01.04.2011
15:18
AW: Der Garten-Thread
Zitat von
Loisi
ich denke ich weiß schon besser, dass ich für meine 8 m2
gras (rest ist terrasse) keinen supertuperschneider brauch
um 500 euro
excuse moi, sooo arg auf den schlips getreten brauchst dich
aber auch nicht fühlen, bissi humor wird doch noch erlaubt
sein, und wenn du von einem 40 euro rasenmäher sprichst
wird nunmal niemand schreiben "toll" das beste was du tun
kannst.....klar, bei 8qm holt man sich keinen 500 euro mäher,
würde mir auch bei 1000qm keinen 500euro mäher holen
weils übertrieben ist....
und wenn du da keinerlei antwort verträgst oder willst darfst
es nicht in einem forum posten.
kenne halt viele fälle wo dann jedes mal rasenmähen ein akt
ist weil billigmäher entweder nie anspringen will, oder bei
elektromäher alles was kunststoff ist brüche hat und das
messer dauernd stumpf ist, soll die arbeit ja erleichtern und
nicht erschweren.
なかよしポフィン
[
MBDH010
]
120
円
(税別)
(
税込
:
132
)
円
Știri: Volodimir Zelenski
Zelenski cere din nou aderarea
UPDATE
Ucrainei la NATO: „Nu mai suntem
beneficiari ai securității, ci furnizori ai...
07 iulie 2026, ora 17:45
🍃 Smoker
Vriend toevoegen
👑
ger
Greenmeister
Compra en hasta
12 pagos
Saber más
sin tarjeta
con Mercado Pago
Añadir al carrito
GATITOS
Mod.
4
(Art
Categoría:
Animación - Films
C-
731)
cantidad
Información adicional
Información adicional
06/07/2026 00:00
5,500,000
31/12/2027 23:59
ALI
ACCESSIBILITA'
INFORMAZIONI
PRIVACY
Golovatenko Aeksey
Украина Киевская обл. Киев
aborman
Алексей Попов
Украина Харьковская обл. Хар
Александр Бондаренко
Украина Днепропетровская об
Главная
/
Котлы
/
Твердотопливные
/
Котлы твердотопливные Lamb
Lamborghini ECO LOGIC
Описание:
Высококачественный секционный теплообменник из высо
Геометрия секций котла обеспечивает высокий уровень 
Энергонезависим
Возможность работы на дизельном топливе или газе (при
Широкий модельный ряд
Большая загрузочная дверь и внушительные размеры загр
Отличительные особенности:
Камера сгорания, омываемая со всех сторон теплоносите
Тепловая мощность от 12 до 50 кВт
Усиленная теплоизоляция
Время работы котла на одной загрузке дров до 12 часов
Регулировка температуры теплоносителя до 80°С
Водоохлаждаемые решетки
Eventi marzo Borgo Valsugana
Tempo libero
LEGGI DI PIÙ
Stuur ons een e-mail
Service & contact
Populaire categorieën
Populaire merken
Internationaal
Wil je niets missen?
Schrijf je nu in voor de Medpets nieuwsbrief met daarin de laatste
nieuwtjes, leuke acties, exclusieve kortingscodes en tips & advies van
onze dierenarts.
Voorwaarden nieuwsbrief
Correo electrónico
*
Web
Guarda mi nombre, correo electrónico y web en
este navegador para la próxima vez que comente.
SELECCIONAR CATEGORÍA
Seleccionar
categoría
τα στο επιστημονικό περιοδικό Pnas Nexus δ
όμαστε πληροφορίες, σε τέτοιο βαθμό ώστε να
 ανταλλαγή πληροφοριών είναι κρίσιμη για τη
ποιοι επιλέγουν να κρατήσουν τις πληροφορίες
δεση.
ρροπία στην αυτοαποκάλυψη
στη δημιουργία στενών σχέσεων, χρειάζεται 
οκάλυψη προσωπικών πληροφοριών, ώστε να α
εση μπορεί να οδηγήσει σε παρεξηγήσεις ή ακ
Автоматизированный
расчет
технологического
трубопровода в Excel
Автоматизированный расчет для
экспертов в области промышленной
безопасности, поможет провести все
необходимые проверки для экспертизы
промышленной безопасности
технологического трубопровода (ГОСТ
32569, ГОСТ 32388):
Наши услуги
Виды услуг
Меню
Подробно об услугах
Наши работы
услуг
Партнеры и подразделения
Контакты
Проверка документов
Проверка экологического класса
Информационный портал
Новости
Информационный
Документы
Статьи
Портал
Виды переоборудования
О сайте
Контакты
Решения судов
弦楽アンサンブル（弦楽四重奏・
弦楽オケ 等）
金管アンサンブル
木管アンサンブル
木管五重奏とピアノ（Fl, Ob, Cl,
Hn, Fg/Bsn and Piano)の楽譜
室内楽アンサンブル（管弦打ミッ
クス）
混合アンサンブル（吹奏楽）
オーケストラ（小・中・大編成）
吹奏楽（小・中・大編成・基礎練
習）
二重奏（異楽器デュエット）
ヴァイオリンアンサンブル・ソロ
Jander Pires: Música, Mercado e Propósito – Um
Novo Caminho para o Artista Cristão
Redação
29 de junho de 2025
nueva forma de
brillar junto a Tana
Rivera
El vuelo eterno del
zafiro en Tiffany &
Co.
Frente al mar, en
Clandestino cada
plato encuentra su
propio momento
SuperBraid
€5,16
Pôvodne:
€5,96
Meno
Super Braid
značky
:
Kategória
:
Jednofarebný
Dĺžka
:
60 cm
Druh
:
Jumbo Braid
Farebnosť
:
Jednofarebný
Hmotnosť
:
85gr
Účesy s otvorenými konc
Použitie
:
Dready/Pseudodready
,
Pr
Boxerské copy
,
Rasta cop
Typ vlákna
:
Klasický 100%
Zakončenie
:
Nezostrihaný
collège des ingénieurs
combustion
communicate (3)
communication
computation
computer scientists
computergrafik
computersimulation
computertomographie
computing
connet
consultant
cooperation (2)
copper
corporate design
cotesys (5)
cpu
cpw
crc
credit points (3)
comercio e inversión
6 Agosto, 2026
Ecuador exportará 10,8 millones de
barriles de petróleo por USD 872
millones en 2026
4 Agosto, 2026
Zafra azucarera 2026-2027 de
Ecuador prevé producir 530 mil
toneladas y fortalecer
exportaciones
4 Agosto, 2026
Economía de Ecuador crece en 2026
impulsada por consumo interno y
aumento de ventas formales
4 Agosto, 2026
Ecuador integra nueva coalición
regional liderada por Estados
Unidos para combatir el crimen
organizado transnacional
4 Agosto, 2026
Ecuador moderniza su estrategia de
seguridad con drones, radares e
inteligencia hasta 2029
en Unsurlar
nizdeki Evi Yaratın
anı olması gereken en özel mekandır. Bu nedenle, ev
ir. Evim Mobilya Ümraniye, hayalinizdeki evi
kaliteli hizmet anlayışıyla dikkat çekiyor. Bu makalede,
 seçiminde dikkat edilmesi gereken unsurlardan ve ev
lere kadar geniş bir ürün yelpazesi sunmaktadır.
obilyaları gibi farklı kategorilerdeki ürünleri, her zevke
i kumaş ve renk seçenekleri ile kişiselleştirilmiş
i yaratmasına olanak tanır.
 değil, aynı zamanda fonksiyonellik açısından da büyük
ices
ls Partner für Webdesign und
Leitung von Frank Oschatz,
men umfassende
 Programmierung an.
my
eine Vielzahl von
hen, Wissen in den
● ● ●
## [PROBLEM DESCRIPTION]
Among the entries above, locate the lines containing "Tempo libero" and "όμαστε πληροφορίες, σε τέτοιο βαθμό ώστε να", and transcribe exactly those two lines and all lines between.

## [RESPONSE]
Tempo libero
LEGGI DI PIÙ
Stuur ons een e-mail
Service & contact
Populaire categorieën
Populaire merken
Internationaal
Wil je niets missen?
Schrijf je nu in voor de Medpets nieuwsbrief met daarin de laatste
nieuwtjes, leuke acties, exclusieve kortingscodes en tips & advies van
onze dierenarts.
Voorwaarden nieuwsbrief
Correo electrónico
*
Web
Guarda mi nombre, correo electrónico y web en
este navegador para la próxima vez que comente.
SELECCIONAR CATEGORÍA
Seleccionar
categoría
τα στο επιστημονικό περιοδικό Pnas Nexus δ
όμαστε πληροφορίες, σε τέτοιο βαθμό ώστε να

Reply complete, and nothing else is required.